Can someone please tell me where the progress is being made? Can someone please tell me what issues are working in favor of progressive ends? I'm sorry, but I'm just not seeing it. We in the GLTB community are being relegated to the status of second-class citizens and are being given lectures about procedure to justify this. Congress is caving to Wall Street and deciding not to act on tax cuts. Rumor has it that the administration is going to appoint a corporate leader to replace Larry Summers.
As Teacherken points out, we see that education is being systematically dismantled so that charter schools can make a killing, so that wealthy don't have to pay for the education of poor people and minorities, and so that testing companies can make huge profits. The same thing happened with health insurance reform. Rather than finding ways to diminish the overwhelming power of insurance companies, that power has now been further increased and become more entrenched.
On and on it goes. I'm losing faith. I'm losing commitment. I was so filled with joy and hope on election night back in 2008. I and others like me had worked so hard for Obama and to ensure huge democratic majorities in the house and senate. We all cried with joy, hooted and hollerd as the numbers came in. Not only was this a historical moment, but we now had the power to pursue progressive policy and show the American people that it works.
How quickly this hope and joy turned into despair and anger. Strong supporters like to make fun of us, saying that we believe Obama has a magic wand and can just wave it and change everything. But that's not it at all. We know these things are complicated and take work. No, for me at least, the source of despair is that our democrats aren't even fighting for these things. They aren't even putting these things on the table. Instead they continue to work within the same conservative, free market, neo-liberal frames on all policy issues, allowing conservatives to define the terrain and field of possibilities, rather than putting for an alternative vision of the role of government and challenging the idea that trickle down economics and free market solutions are the best solutions.
As a consequence, we find ourselves trapped within the same plutocracy and oligarchy as before. We find ourselves in a country where all working and middle class Americans are second class citizens, where we live as indentured servants because we carry the vast majority of the debt, where policy caters primarily to big business not us, where we can just look on in horror as environmental catastrophe creeps ever closer, and where the world becomes ever crueler to the vast majority of Americans. Despair.

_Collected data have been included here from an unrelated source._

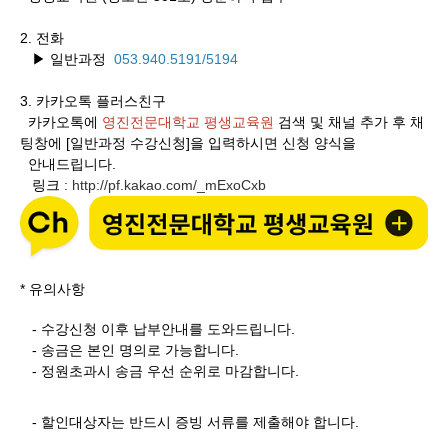
2. 전화
▶ 일반과정
053.940.5191/5194
3.
카카오톡 플러스친구
카카오톡에
영진전문대학교 평생교육원
검색 및 채널 추가 후 채
팅창에 [일반과정 수강신청]을 입력하시면 신청 양식을
안내드립니다.
링크
http://pf.kakao.com/_mExoCxb
:
* 유의사항
- 수강신청 이후 납부안내를 도와드립니다.
- 송금은 본인 명의로 가능합니다.
- 정원초과시 송금 우선 순위로 마감합니다.
- 할인대상자는 반드시 증빙 서류를 제출해야 합니다.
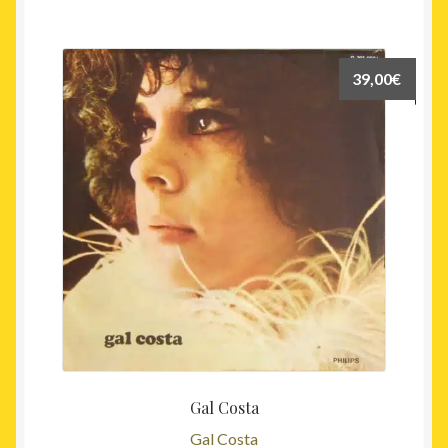
39,00
€
Gal Costa
Gal Costa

I don't know what else to say beyond the fact that I feel despair and anguish. The power of the conservatives-- and I'm not referring to republicans here, but the establishment in general --just seems to entrenched and overwhelming to change. Our procedural system is completely stacked against us. We also have a very large group of apologists who contribute to enabling this corrupt system, refusing to hold our elected officials accountable or take them to task for terrible pro-corporate policy that hurts all of us. What is to be done? And what, exactly, are the issues that we're making progress on? Unemployment continues to grow. Poverty continues to grow. Wages continue to stagnate. People feel less and less safe. These things are direct results of free market policies that de-regulate business and assault the working and middle class. What progress is being made? What can be done?
These days I find myself spending a lot of time reading Buddhist thinkers, the Stoics, and the Epicureans. These are all ethical and metaphysical philosophies organized around questions of how to live in a world where you have no power over fate, over your life, over your very body. This seems to be very much the world we're living in today. Like the Roman world faced by Epictetus, Cicero, and Seneca, it seems the only option left is to change the nature of our desire, of our hopes, because there are no means of changing the world. I hope this isn't the case, but as I look at the things mentioned in this diary, as I listen to the derision and condescension of the apologists, and as I witness the liberal-bashing of our elected officials, I find it difficult to escape this conclusion. Increasingly it feels as if the only thing to do is to wait for it all to fall apart so that we can begin to rebuild again from scratch. I am uncomfortably numb and filled with a deep and weary sadness borne of missed and squandered possibilities.